Oops, I played right into that didn't I? Better luck next time.
I gathered myself, pressed the fedora onto my scalp and continued.
Different feelings and thoughts were evoked as I engaged in room after room of immersive art.
The big moment was the “Infinity Room” by the Japanese artist, Yayoi Kusama. You are only allowed one-minute in the room with your group. You must wear protective coverings over your shoes.
Yayoi life’s story alone is worth reading. She’s the highest paid living female artist and her art is definitely a talking point. Inside the Infinity room was like looking into forever.

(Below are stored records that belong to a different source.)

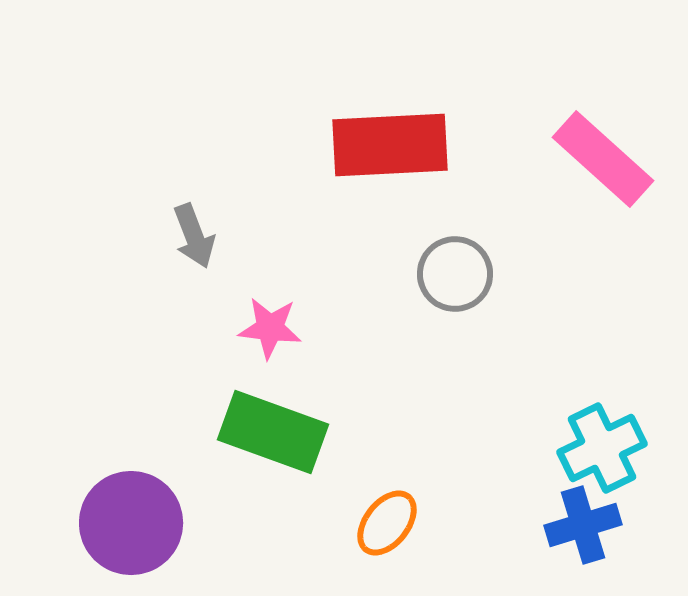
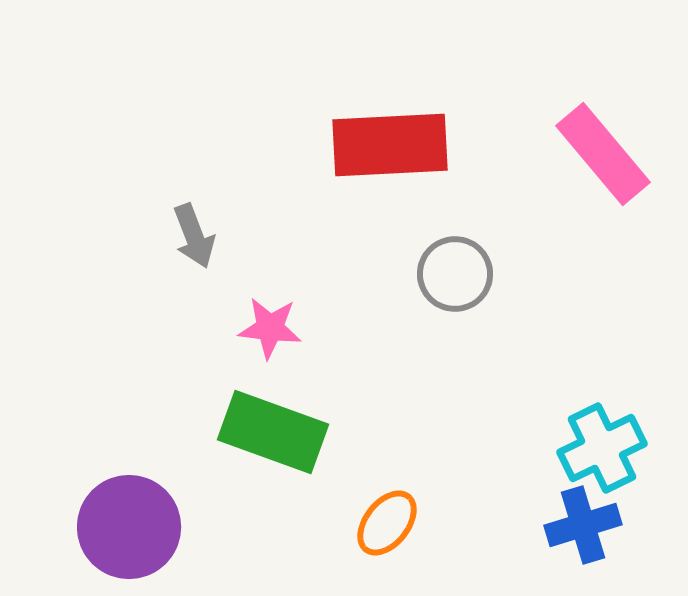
pink rectangle: moved 5 px up; rotated 8 degrees clockwise
purple circle: moved 2 px left, 4 px down
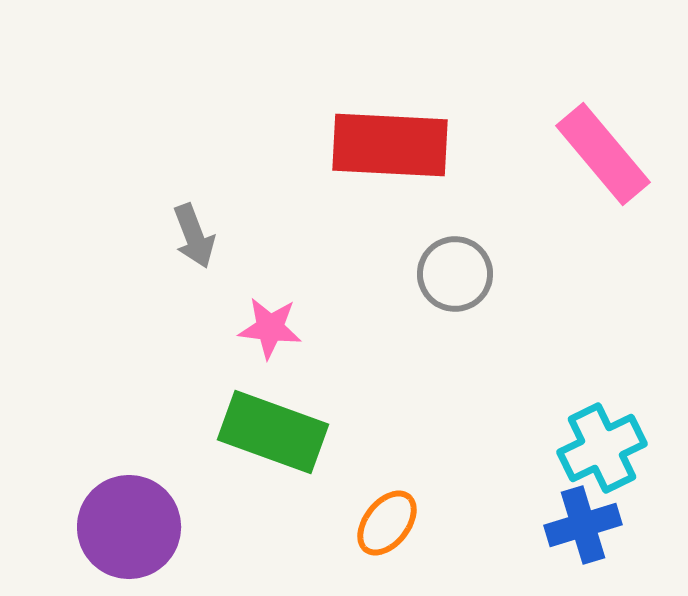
red rectangle: rotated 6 degrees clockwise
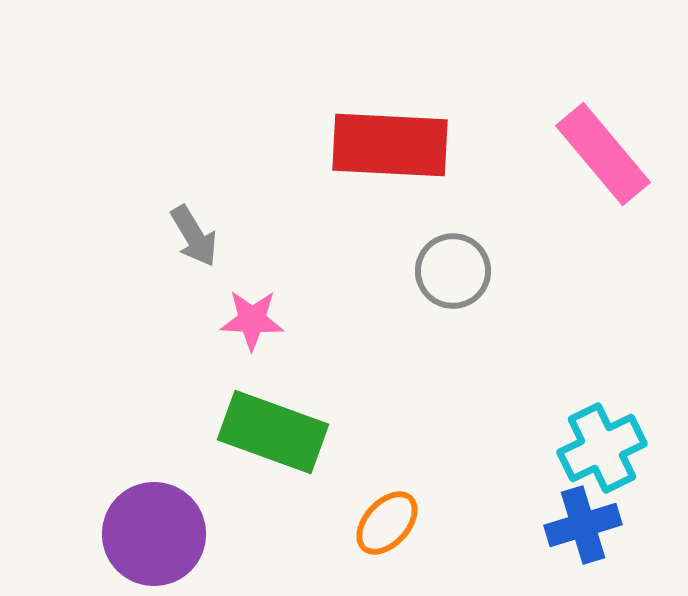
gray arrow: rotated 10 degrees counterclockwise
gray circle: moved 2 px left, 3 px up
pink star: moved 18 px left, 8 px up; rotated 4 degrees counterclockwise
orange ellipse: rotated 4 degrees clockwise
purple circle: moved 25 px right, 7 px down
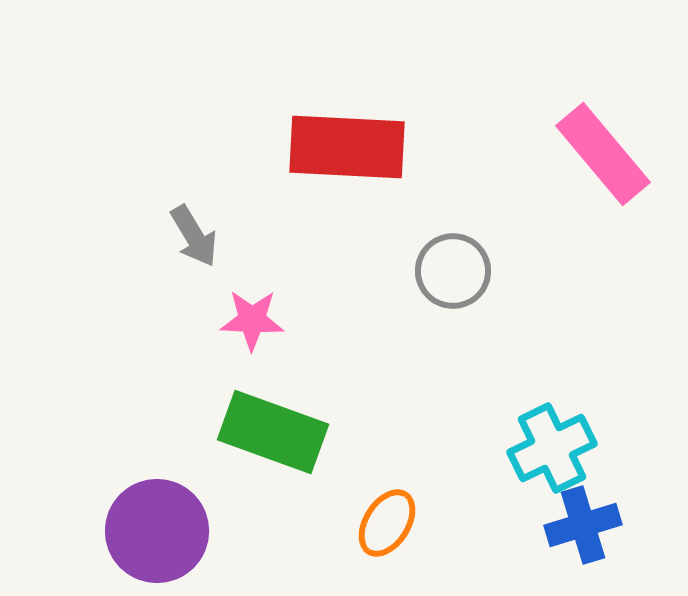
red rectangle: moved 43 px left, 2 px down
cyan cross: moved 50 px left
orange ellipse: rotated 10 degrees counterclockwise
purple circle: moved 3 px right, 3 px up
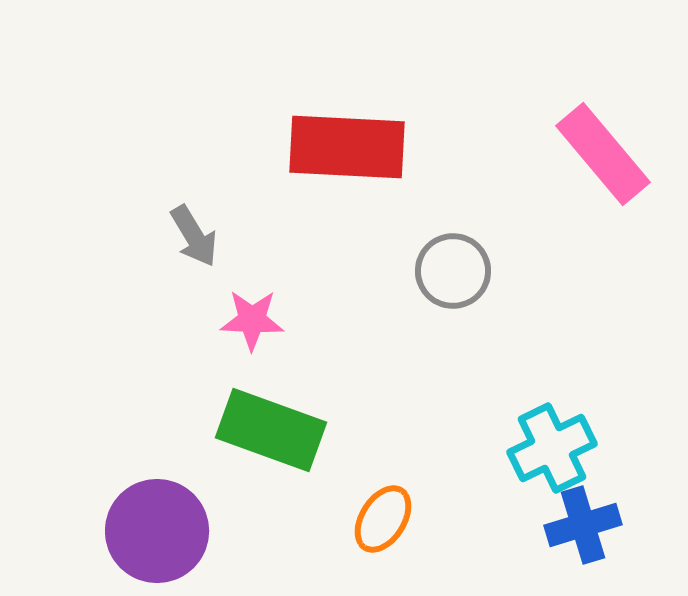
green rectangle: moved 2 px left, 2 px up
orange ellipse: moved 4 px left, 4 px up
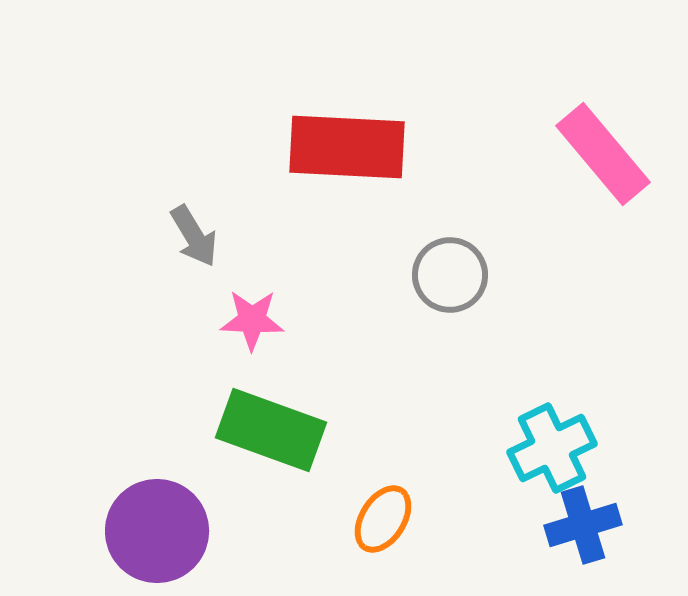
gray circle: moved 3 px left, 4 px down
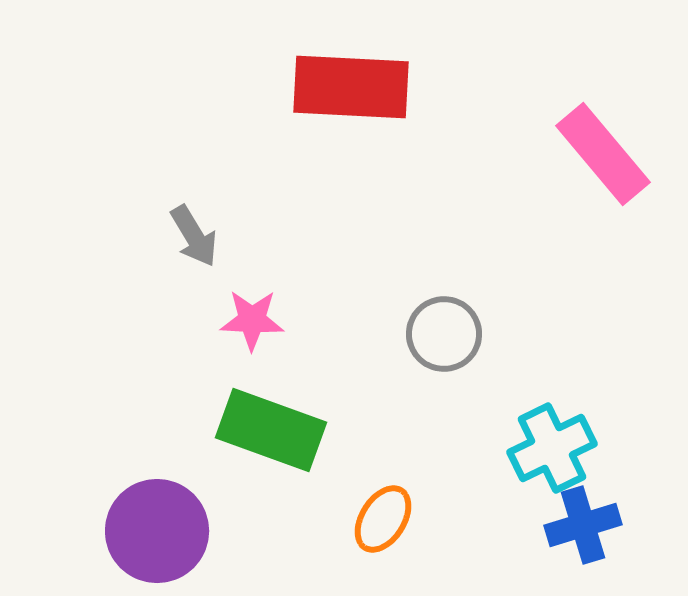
red rectangle: moved 4 px right, 60 px up
gray circle: moved 6 px left, 59 px down
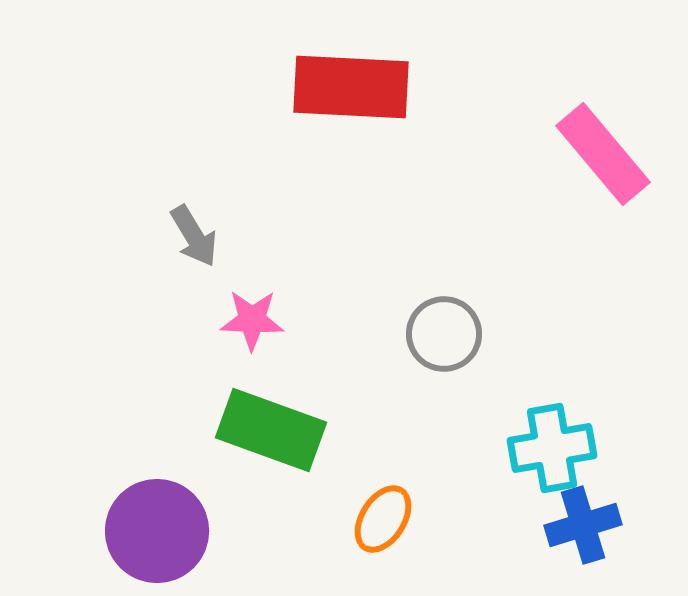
cyan cross: rotated 16 degrees clockwise
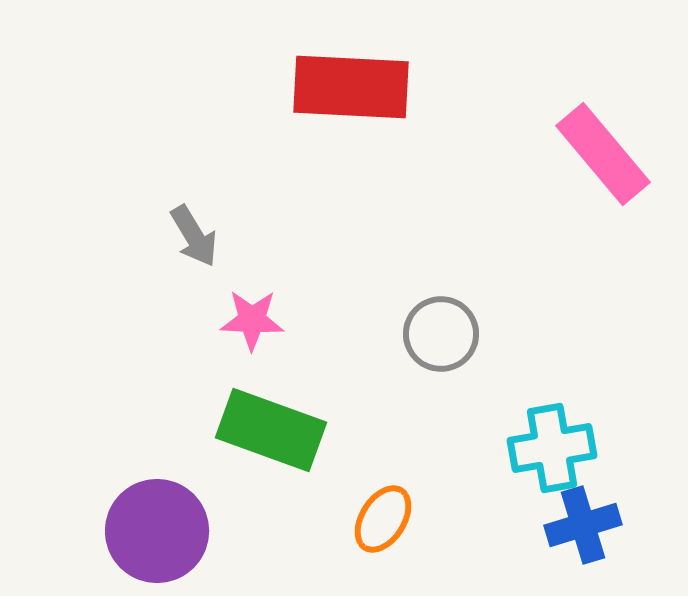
gray circle: moved 3 px left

My thoughts – if you do not suffer from light sensory issues and have even a slight interest in immersive art, then the WNDR won’t disappoint. It’s not too big where you begin to question “how much longer.” And, it’s small enough to feel up close and not swallowed by large amounts of space. It's a one way museum. No back tracking allowed – so take your time. Enjoy each pleasantly curated moment. Or pay $50.00 for an upgraded ticket that offers a 2nd go-around. Be mindful that although you are allowed to take off your mask for photos, Omicron is raging and protection is our number one priority.
Since the WNDR Museum phone number isn’t listed, I’ll try to answer questions you might ask.
Is there a bathroom? Yes, and be sure to press buttons if you see any inside. As the bathroom is also immersive and makes tinkling fun.
Where is it located? 1130 W. Monroe Chicago, Illinois 60607
Do you need to pre-purchase tickets? Yes
Is there room for social distancing? Your appointment times are staggered. Most times you should only be with the group you came with.
Bring sani-wipes for the phone booth as I didn’t see any near the exhibit
The Ames exhibit does have a slot to prop your phone for photos. Simply set your timer and get in position.
Can you enjoy the museum as a SOLO traveler? Yes! I did and had a blast.
Would you recommend the WNDR for date night? Yep! It works for a fun night out.
PS. For my Self Healing group who are interested in seeking purpose through SOLO adventures, an immersive museum is a great baby step. There are people all around so you aren't technically alone. And, you're so engaged with the exhibits that it is easy to forget you came by yourself.
Remember, loneliness is a mind set. Don't see yourself as lonely - open up your mind and say "I'm just enjoying a few moments alone."